**The data:**
• • •
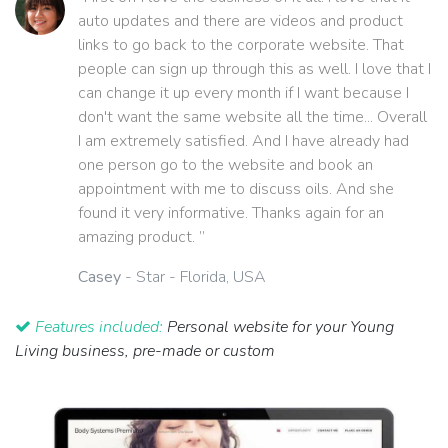
auto updates and there are videos and product
links to go back to the corporate website. That
people can sign up through this as well. I love that I
can change it up every month if I want because I
don't want the same website all the time... Overall
I am extremely satisfied. And I have already had
one person go to the website and book an
appointment with me to discuss oils. And she
found it very informative. Thanks again for an
amazing product. ”
Casey
- Star - Florida, USA
Features included:
Personal website for your Young
Living business, pre-made or custom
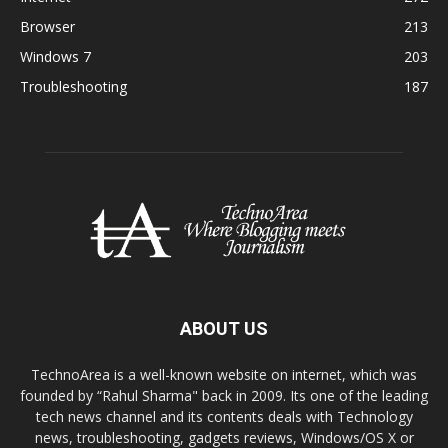
Browser
213
Windows 7
203
Troubleshooting
187
ABOUT US
TechnoArea is a well-known website on internet, which was
founded by “Rahul Sharma" back in 2009. Its one of the leading
tech news channel and its contents deals with Technology
news, troubleshooting, gadgets reviews, Windows/OS X or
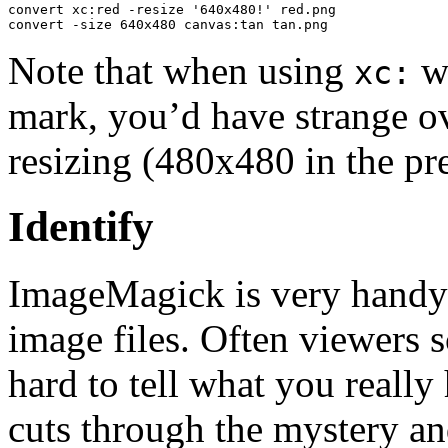
convert xc:red -resize '640x480!' red.png

convert -size 640x480 canvas:tan tan.png
Note that when using
wi
xc:
mark, you’d have strange o
resizing (480x480 in the pr
Identify
ImageMagick is very handy f
image files. Often viewers 
hard to tell what you reall
cuts through the mystery an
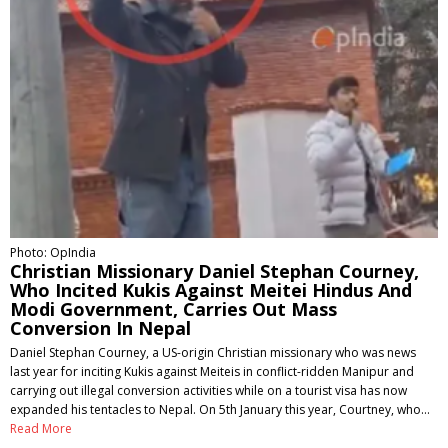
Photo: OpIndia
Christian Missionary Daniel Stephan Courney,
Who Incited Kukis Against Meitei Hindus And
Modi Government, Carries Out Mass
Conversion In Nepal
Daniel Stephan Courney, a US-origin Christian missionary who was news
last year for inciting Kukis against Meiteis in conflict-ridden Manipur and
carrying out illegal conversion activities while on a tourist visa has now
expanded his tentacles to Nepal. On 5th January this year, Courtney, who…
Read More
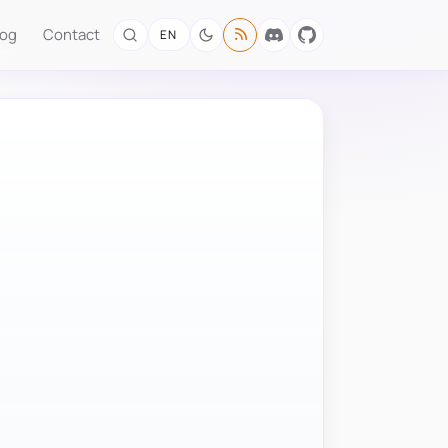
log
Contact
EN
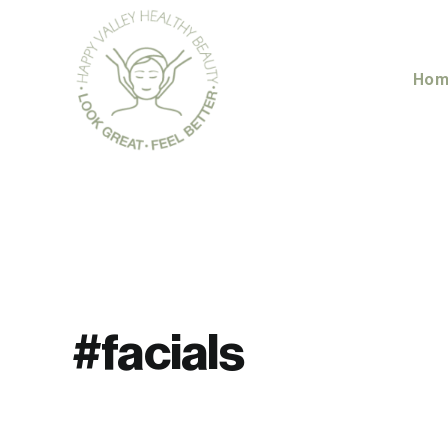
Skip
to
content
Hom
#facials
• • •
**Task requirements:** Range to print from the listing above: from the line with "found it very" up to and including the line with "convert -size 640x480 canvas:tan tan.png". Please print those lines exactly, with no pictures and nothing more.

**Your solution:**
found it very informative. Thanks again for an
amazing product. ”
Casey
- Star - Florida, USA
Features included:
Personal website for your Young
Living business, pre-made or custom
Browser
213
Windows 7
203
Troubleshooting
187
ABOUT US
TechnoArea is a well-known website on internet, which was
founded by “Rahul Sharma" back in 2009. Its one of the leading
tech news channel and its contents deals with Technology
news, troubleshooting, gadgets reviews, Windows/OS X or
convert xc:red -resize '640x480!' red.png

convert -size 640x480 canvas:tan tan.png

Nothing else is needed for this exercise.